Durability of Response

The durability of various treatment strategies appears to be relatively similar and may primarily reflect the underlying malignant conditions. A systematic review found that symptomatic recurrence of the superior vena cava syndrome occurred in nearly 20% of patients with either small-cell or non–small-cell lung cancer after chemotherapy, radiotherapy, or both. The rate of relapse after stent placement was 11%, although 78% of these relapses were successfully managed by repeat intravascular interventions. Relapse rates ranging from 9 to 20% after stent placement have been reported by others.Rates of occlusion of the superior vena cava of 10% have been reported after surgical reconstruction.

Areas of Uncertainty

Standardized criteria to grade the severity of symptoms in the superior vena cava syndrome are lacking. The benefit of either short-term or long-term anticoagulation therapy for this syndrome is unclear, although thrombolytic agents have been used effectively in patients with vena caval thrombosis. Most experts recommend anticoagulation after thrombolysis (to prevent disease progression and recurrence) and aspirin after stent placement in the absence of thrombosis, but data to inform these recommendations are limited.

Whether the presence of brain metastasis should affect management of the superior vena cava syndrome is unclear. Patients with brain metastasis may undergo stent placement because of the potential of the superior vena cava syndrome to exacerbate cerebral edema, but at least temporary anticoagulation is needed and associated cerebral hemorrhage has been reported. The care of patients with both the superior vena cava syndrome and significant airway obstruction is also unclear. Some authors suggest resection of the tumor mass (complete or subtotal resection) in such patients to provide immediate relief of both clinical problems. The optimal management of recurrent obstruction of the superior vena cava is also controversial. Placement of a stent is often considered because of the limited benefit or the risk of excessive toxic effects from repeat chemotherapy or radiation, but data to guide decision making are limited.

Guidelines from Professional Societies

There are no formal professional guidelines addressing the management of obstruction of the superior vena cava.

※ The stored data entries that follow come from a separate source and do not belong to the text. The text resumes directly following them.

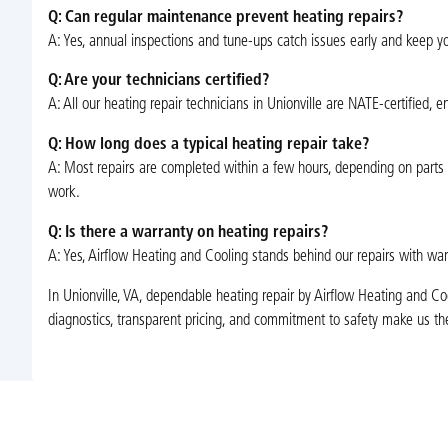
Q: Can regular maintenance prevent heating repairs?
A: Yes, annual inspections and tune-ups catch issues early and keep yo
Q: Are your technicians certified?
A: All our heating repair technicians in Unionville are NATE-certified, e
Q: How long does a typical heating repair take?
A: Most repairs are completed within a few hours, depending on parts av
work.
Q: Is there a warranty on heating repairs?
A: Yes, Airflow Heating and Cooling stands behind our repairs with war
In Unionville, VA, dependable heating repair by Airflow Heating and C
diagnostics, transparent pricing, and commitment to safety make us the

A general recommendation supporting consideration of radiotherapy, stent placement for symptomatic obstruction of the superior vena cava due to lung cancer, or both has been made by both the American College of Chest Physicians48 and the National Comprehensive Cancer Network.

Conclusions and Recommendations

The superior vena cava syndrome is often clinically striking but rarely requires emergency intervention. The majority of cases are due to malignant conditions; a tissue biopsy is warranted to guide diagnosis and therapy and is generally safe when performed by experienced practitioners. Treatment planning should be multidisciplinary. In patients with life-threatening symptoms or signs of obstruction of the superior vena cava, the placement of an intravascular stent can provide rapid relief. In other patients, such as the patient described in the vignette, information on the tumor type and stage of the cancer should be used to guide the therapy (i.e., chemotherapy or radiotherapy or both or, in occasional cases, surgery alone or in combination with other therapies); these types of therapy can relieve the symptoms of obstruction of the superior vena cava in the vast majority of patients. The presence of the superior vena cava syndrome does not reduce the likelihood of cure of the underlying malignant condition and should not compromise the choice of appropriate therapy.